Stärkster Beschäftigungszuwachs

Arbeitsrecht

Die Erholung der EU-Arbeitsmärkte hat 2006 zu einer Beschäftigungszunahme um vier Millionen geführt. Das geht aus dem Bericht „Beschäftigung in Europa 2007“ hervor, den die EU-Kommission heute vorgelegt hat. Das verbesserte Wirtschaftsklima bietet eine einmalige Gelegenheit, die dringend notwendigen Strukturreformen noch energischer voranzutreiben. EU-Beschäftigungskommissar Špidla dazu: „Heute haben mehr Menschen in Europa einen Arbeitsplatz als vor einem Jahr. Aber es besteht kein Anlass zu Selbstzufriedenheit, wenn es der EU ernst ist mit den ehrgeizigen Beschäftigungszielen, die sie sich selbst gesteckt hat.
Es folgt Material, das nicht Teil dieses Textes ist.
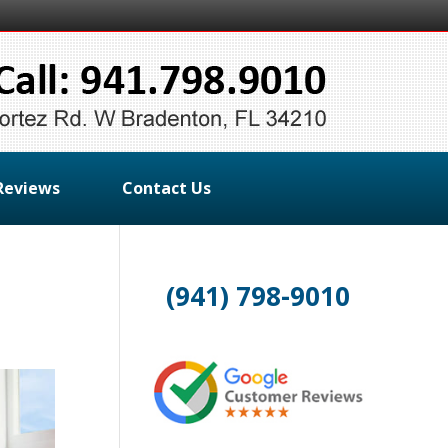
Reviews
Contact Us
(941) 798-9010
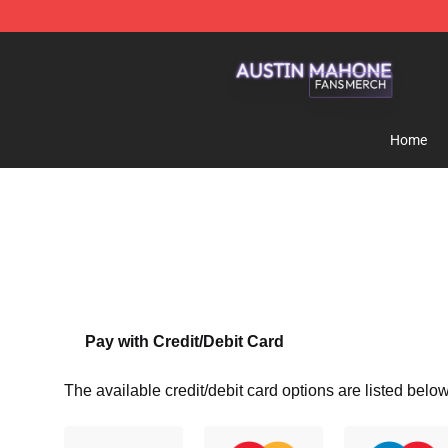
Austin Mahone Shop - Official Austin Mahone Merchan
Home
Pay with Credit/Debit Card
The available credit/debit card options are listed below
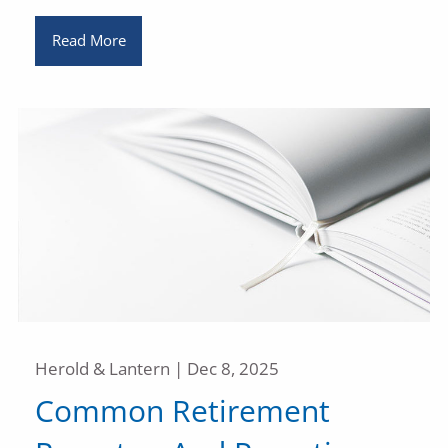
Read More
Herold & Lantern |
Dec 8, 2025
Common Retirement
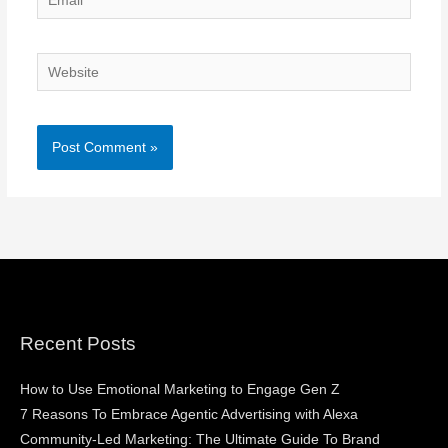
Website
Recent Posts
How to Use Emotional Marketing to Engage Gen Z
7 Reasons To Embrace Agentic Advertising with Alexa
Community-Led Marketing: The Ultimate Guide To Brand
Wir haben beobachten können, dass gut konzipierte beschäftigungspolitische Reformen erfolgreich sind, und wir müssen sicherstellen, dass wir alle von den positiven Erfahrungen vieler Mitgliedstaaten lernen“.

Der Bericht behandelt die strukturellen Arbeitsmarkttrends. In vielen Mitgliedstaaten beginnen die Strategien für ein aktives Altern erste Erfolge zu zeitigen. Die Beschäftigungsquote der 55- bis 64-Jährigen stieg deutlich an, nämlich von 36,6 im Jahr 2000 auf 43,6 Prozent im Jahr 2006. Andererseits bestehen in vielen Mitgliedstaaten nach wie vor Schwierigkeiten, wenn es darum geht, junge Menschen erfolgreich in den Arbeitsmarkt einzugliedern. Die durchschnittliche Jugendarbeitslosigkeitsquote (17,4 Prozent im Jahr 2006) ist immer noch sehr hoch, sowohl absolut als auch im Vergleich zu den 25- bis 54-Jährigen.

Unternehmen können auf die sich wandelnden Bedingungen entweder durch Veränderung der Beschäftigtenzahl oder durch Einführung flexibler Formen der Arbeitsorganisation reagieren (z. B. Teamwork, Jobrotation, Autonomie bei der Arbeit, flexible Arbeitszeitregelungen). Erfolgreiche Flexicurity-Strategien erfordern eine entsprechende Kombination dieser Elemente, wobei aber auch Raum für auf die jeweiligen nationalen Präferenzen zugeschnittene Lösungen bleibt. Sollen Beschäftigte in die Lage versetzen, sich leichter an die sich rasch verändernden Bedingungen anzupassen, ist es von zentraler Bedeutung, dass die Aussichten für beruflichen Aufstieg verbessert werden, insbesondere durch leichteren Zugang zu verschiedenen Formen des lebenslangen Lernens.

Der Anteil des Arbeitseinkommens am BIP ist in den meisten EU-Mitgliedstaaten in den letzten dreißig Jahren zurückgegangen, eine Entwicklung, die Anlass zu vielen Diskussionen gibt. Im Bericht werden die Faktoren, die hinter diesem Trend stehen, bewertet, und man gelangt zu dem Schluss, dass der technologische Fortschritt dabei die wichtigste Triebkraft darstellt. Wichtig ist, dass die Hauptlast von den gering qualifizierten Arbeitskräften getragen wird. Diese Ergebnisse unterstreichen, dass die Beschäftigungspolitik den besonderen Bedürfnissen der gering qualifizierten und benachteiligten Arbeitskräfte unbedingt wieder größere Aufmerksamkeit zuwenden muss.